Daily Agenda: The Week Ahead, March 28 – April 1, 2016

U.S. PCE and March employment data on deck; South Korea releases industrial output data; thousands flock to Bali for yoga.

Given that central bank policy continues to dominate market sentiment, upcoming data releases in the U.S. this coming week will be a focus for investors hoping to gain some perspective on the Federal Reserve’s next policy move. Argentina leaders will take a minute to take stock of the country’s economic challenges as it readies to re-enter global debt markets after years of acrimony. Numbers out of South Korea will shed some light into the health of northeastern Asia’s supply chain.

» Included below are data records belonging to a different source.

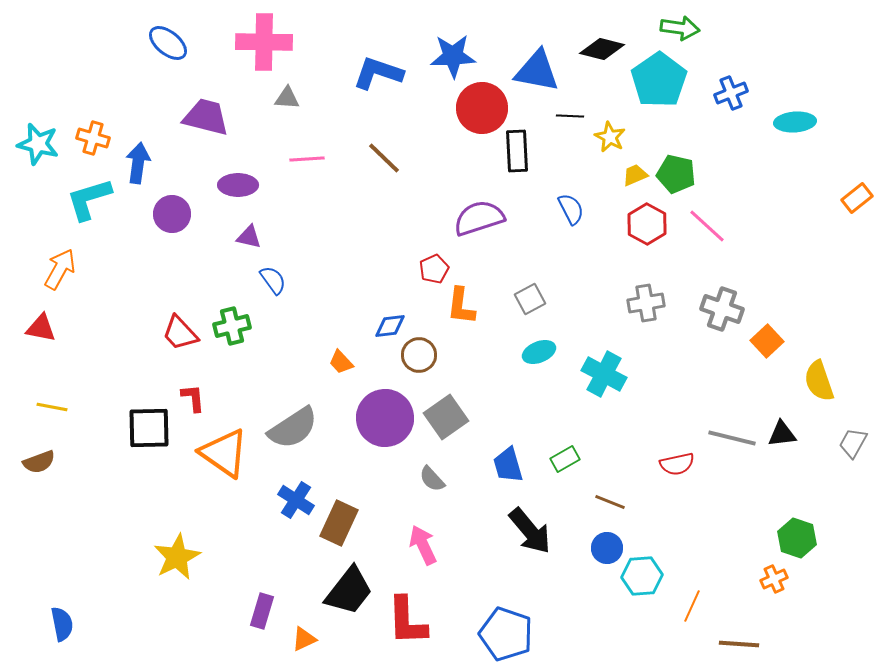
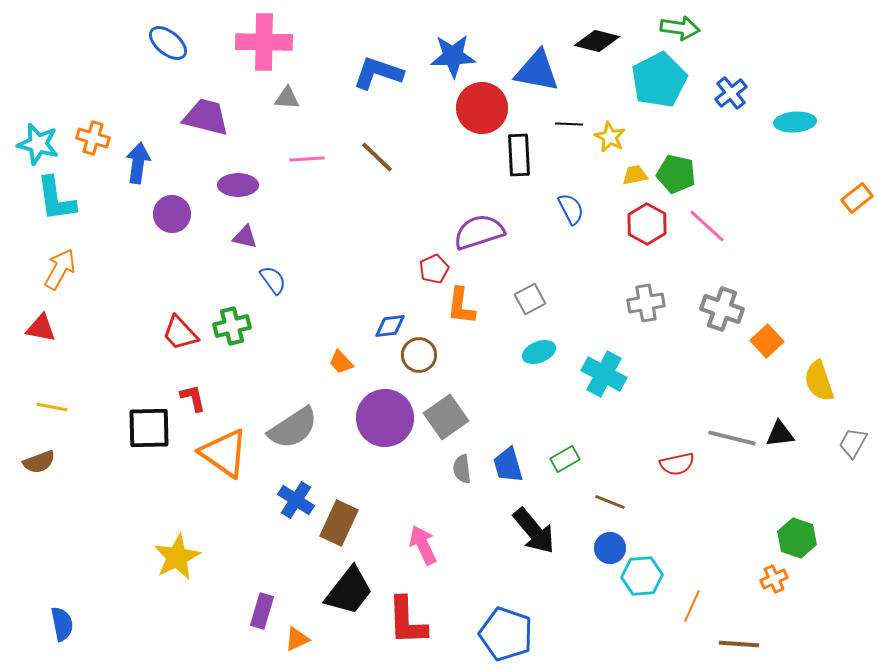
black diamond at (602, 49): moved 5 px left, 8 px up
cyan pentagon at (659, 80): rotated 8 degrees clockwise
blue cross at (731, 93): rotated 16 degrees counterclockwise
black line at (570, 116): moved 1 px left, 8 px down
black rectangle at (517, 151): moved 2 px right, 4 px down
brown line at (384, 158): moved 7 px left, 1 px up
yellow trapezoid at (635, 175): rotated 12 degrees clockwise
cyan L-shape at (89, 199): moved 33 px left; rotated 81 degrees counterclockwise
purple semicircle at (479, 218): moved 14 px down
purple triangle at (249, 237): moved 4 px left
red L-shape at (193, 398): rotated 8 degrees counterclockwise
black triangle at (782, 434): moved 2 px left
gray semicircle at (432, 479): moved 30 px right, 10 px up; rotated 36 degrees clockwise
black arrow at (530, 531): moved 4 px right
blue circle at (607, 548): moved 3 px right
orange triangle at (304, 639): moved 7 px left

Monday, March 28: The U.S. Bureau of Economic Analysis releases February personal consumption and expenditure data (PCE) for February. The health of consumer spending is a critical factor for markets and, following the disappointing retail sales data out of the Department of Commerce earlier this month, investors will look for signals that overall household consumption and income holds up as the labor market continues to improve. The closely watched PCE index is expected to indicate that inflation levels remain far from Federal Reserve targets, implying that the slower pace of rate hikes telegraphed at the most recent FOMC announcement will remain the policy course.

Tuesday, March 29: The BaliSpirit festival kicks off in the town of Ubud on the event’s namesake island in Indonesia. Experts in various disciplines for yoga and representatives from health and wellness companies convene for a weeklong celebration of serenity. According to BaliSpirit’s Web site, visitors came from some 50 countries for the 2015 iteration of the annual event, which in addition to asanas and alternative health, features vegetarian food, traditional Wayang shadow puppet theatre and performances by gamelan orchestras.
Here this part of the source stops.